Vol. 7, No. 33 Week of August 18, 2002

Battered investors find comfort, reward in Canadian income trusts

Trusts notch total returns of 9.7 percent for first 7 months of 2002, with 5 largest conventional producers yielding up to 18 percent; market cap now at C$9 billion

Gary Park

PNA Canadian Correspondent

In a year of evaporating fortunes and retirement hopes, Canadian investors have found at least one haven of hope — energy income trusts. Close to 20 publicly traded trust companies are producing almost 200,000 barrels per day of crude oil and natural gas liquids and 800 million cubic feet per day of natural gas, or 10 percent of Canada’s total crude/NGLs production and 5 percent of its gas. Their combined market capitalization is now estimated at C$9 billion, compared with C$665 million in 1995.

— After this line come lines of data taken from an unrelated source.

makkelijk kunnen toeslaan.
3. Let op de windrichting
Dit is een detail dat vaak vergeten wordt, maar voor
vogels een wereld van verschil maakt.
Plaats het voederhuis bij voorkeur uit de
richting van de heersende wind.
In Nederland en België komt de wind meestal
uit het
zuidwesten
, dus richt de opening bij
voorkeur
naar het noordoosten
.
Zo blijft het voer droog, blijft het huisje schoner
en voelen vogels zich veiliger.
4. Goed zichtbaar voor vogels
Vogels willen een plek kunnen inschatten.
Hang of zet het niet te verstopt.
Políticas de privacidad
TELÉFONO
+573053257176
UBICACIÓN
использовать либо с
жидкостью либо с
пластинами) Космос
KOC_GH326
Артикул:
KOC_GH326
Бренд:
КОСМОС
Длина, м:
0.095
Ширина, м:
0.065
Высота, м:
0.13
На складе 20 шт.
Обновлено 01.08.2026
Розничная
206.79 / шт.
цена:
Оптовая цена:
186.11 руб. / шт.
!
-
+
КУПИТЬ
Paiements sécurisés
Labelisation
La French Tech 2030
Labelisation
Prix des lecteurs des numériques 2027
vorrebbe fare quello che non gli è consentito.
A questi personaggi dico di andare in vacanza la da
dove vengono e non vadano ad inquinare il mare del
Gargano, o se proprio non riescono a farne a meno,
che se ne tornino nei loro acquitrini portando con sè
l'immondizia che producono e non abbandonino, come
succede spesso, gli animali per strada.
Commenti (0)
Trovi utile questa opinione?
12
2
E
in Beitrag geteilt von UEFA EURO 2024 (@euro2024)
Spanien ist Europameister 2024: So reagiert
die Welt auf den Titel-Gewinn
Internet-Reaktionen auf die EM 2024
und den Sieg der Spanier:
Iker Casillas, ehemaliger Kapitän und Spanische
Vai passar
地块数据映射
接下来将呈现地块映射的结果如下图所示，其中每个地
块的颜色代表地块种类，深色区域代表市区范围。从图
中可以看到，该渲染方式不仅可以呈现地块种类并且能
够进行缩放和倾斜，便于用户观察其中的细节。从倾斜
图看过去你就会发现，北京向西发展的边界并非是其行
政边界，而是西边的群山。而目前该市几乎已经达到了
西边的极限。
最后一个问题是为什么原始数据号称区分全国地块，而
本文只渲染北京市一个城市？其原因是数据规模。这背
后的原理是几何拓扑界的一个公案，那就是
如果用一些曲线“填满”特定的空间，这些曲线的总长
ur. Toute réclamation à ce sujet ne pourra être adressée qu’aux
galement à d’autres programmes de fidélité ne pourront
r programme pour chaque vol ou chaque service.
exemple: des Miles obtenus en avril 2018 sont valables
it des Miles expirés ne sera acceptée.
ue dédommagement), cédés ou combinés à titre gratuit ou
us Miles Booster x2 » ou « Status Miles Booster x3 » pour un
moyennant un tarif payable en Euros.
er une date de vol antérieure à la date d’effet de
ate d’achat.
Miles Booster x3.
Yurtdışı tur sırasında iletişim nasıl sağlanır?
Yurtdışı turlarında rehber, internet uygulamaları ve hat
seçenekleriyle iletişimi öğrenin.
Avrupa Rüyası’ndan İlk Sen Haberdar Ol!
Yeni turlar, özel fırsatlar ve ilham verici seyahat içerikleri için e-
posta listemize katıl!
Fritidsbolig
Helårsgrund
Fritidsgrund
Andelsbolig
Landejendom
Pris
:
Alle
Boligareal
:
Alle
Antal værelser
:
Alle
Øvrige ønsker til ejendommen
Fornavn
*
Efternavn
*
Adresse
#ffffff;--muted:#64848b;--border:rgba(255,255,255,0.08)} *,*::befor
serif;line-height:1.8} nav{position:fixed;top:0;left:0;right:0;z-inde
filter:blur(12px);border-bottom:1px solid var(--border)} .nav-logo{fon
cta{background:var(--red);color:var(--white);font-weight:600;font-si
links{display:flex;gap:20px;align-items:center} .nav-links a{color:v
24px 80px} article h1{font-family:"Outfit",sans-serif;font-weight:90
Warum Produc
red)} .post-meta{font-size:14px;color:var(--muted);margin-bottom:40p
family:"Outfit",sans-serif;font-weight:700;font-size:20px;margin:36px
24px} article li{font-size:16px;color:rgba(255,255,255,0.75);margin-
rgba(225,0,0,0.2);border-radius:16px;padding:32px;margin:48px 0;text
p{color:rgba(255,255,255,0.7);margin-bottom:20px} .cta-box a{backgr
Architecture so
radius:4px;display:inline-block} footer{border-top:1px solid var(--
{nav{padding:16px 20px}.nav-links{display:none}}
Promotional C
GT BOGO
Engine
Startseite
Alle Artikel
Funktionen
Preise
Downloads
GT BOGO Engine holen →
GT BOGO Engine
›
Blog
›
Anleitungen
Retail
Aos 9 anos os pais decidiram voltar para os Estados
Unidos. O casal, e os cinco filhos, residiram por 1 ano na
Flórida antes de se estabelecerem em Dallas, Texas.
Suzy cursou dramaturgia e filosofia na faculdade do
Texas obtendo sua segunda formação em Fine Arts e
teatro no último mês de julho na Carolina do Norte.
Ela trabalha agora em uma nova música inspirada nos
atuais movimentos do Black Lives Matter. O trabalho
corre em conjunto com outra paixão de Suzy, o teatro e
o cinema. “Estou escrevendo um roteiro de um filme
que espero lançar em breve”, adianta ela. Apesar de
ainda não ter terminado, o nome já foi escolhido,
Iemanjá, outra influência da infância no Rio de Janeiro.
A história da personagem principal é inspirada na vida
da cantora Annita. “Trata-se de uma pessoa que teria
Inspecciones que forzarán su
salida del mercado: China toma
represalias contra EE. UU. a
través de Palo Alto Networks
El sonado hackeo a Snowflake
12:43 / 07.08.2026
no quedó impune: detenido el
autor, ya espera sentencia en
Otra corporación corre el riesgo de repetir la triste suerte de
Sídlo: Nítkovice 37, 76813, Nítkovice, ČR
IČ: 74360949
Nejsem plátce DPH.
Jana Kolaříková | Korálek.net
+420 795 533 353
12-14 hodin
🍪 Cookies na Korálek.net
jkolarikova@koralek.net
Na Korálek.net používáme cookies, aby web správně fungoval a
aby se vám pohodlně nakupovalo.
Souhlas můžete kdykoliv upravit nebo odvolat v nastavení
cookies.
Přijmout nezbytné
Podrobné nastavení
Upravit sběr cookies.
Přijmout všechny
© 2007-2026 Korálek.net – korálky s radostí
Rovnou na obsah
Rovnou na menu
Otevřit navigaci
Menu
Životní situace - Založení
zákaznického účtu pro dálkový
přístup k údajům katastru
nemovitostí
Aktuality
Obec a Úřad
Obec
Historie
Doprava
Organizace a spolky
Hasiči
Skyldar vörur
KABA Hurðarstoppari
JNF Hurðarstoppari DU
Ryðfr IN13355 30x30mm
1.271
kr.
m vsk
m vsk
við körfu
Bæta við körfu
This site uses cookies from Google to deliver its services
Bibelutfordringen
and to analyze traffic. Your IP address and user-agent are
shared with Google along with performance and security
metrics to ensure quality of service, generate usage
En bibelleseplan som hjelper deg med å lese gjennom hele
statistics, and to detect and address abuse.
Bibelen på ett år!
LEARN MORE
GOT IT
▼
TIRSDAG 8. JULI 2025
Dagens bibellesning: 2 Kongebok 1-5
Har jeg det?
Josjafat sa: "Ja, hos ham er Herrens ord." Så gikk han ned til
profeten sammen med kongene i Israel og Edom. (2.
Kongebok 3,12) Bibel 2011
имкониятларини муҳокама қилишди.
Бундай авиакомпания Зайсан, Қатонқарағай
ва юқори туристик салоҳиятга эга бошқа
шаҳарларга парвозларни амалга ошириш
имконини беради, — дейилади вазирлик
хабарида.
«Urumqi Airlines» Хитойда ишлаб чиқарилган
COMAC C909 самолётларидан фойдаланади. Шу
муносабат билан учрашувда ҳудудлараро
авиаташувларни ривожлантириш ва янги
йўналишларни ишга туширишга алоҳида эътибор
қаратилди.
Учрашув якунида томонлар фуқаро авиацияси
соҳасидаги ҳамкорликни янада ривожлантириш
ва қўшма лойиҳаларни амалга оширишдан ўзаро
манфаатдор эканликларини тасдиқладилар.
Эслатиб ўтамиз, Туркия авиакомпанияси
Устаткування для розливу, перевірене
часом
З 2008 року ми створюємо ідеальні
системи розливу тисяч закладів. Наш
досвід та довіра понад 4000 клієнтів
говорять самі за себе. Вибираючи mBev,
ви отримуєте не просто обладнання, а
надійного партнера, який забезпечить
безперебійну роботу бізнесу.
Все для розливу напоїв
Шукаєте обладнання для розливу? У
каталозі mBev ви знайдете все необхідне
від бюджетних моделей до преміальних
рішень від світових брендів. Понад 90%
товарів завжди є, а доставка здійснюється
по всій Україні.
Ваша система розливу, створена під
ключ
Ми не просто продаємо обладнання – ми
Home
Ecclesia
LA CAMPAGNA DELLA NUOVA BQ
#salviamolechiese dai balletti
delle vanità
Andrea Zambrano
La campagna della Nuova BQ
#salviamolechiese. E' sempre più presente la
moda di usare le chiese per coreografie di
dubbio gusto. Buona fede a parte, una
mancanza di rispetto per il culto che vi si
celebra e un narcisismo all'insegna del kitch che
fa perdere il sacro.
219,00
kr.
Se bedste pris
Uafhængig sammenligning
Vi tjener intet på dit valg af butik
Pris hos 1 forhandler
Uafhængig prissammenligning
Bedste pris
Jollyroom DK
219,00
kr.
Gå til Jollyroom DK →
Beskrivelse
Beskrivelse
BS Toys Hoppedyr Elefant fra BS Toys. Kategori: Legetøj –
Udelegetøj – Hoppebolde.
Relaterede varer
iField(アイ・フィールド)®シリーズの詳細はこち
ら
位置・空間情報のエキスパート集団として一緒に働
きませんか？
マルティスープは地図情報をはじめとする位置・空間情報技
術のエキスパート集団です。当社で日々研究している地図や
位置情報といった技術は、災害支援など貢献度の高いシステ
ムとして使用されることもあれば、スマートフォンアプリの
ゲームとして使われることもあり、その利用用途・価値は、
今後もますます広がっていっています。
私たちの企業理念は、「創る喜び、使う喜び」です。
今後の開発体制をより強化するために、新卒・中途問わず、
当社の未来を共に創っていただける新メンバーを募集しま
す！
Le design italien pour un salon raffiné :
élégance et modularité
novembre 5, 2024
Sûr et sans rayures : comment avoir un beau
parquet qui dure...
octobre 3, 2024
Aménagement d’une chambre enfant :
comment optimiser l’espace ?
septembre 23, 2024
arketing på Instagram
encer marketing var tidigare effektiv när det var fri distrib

More importantly, in these days of stock market turmoil, they have easily outperformed more traditional investments.

The Scotia Capital Oil and Gas Royalty Trust index recorded 9.7 percent in total returns, including distributions to unit holders, over the first seven months of 2002, following a 40 percent annual return in 1999 and 2000.

Stack that up against declines of 15 percent on the Standard & Poor’s/Toronto Stock Exchange, 17.1 percent on the Dow Jones Industrial Average and 24.7 percent on the S&P 500.

Operate much like producers

Having been around for about 15 years, the trusts operate much like conventional producers — buying and selling properties, producing oil and gas and selling their output.

But they diverge in significant ways from the traditional oil patch path, where growth is the major objective.

Instead of setting out to create value for investors by finding new reserves, trusts exist to deplete reserves and are often managed by external teams who look to maximize cash flow by crunching costs and limiting risks.

Verne Johnson, senior vice president at Enerplus Resources Corp., part of a group which manages over C$2 billion in assets, said that as the Western Canada Sedimentary Basin has matured to the point where major new fields are tougher to find there are assets that are better run by asset managers than those focused on growth through the drill bit.

He views trusts as a natural progression for investors who have grown weary of a high risk business “that undeniably destroys equity from time to time.”

For investors, there is great appeal in knowing that the trust’s cash flow comes to them as monthly or quarterly distributions.

Current sector leaders

The current sector leaders are Enerplus Resources Fund with 51,500 barrels of oil equivalent per day, Canadian Oil Sands Trust 47,700 bpd (all of it from the Syncrude Canada Ltd. oil sands operation) and ARC Energy Trust at 42,800 boepd.

The five largest conventional producing trusts currently yield between 12 percent and 18 percent, according to Calgary-based Sayer Securities Ltd., while Scotia Capital has forecast average cash yields of 14.2 percent this year, based on moderate average prices of US$21 per barrel for oil and US$2.75 per thousand cubic feet for gas.

Brian Ector, an analyst with Scotia Capital Equity Research, told a strategic options conference in June that trusts are a new “investment class,” shouldering aside the intermediate E&Ps that were previously their most serious rival.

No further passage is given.